Repeat each entry exactly and drop the pictures.

_Source records_
----

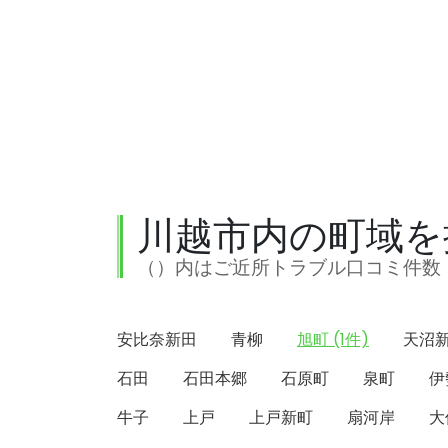
川越市内の町域を
（）内はご近所トラブル口コミ件数
安比奈新田
青柳
旭町 (1件)
天沼
石田
石田本郷
石原町
泉町
伊
牛子
上戸
上戸新町
扇河岸
大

----

_Task output_
川越市内の町域を
（）内はご近所トラブル口コミ件数
安比奈新田
青柳
旭町 (1件)
天沼
石田
石田本郷
石原町
泉町
伊
牛子
上戸
上戸新町
扇河岸
大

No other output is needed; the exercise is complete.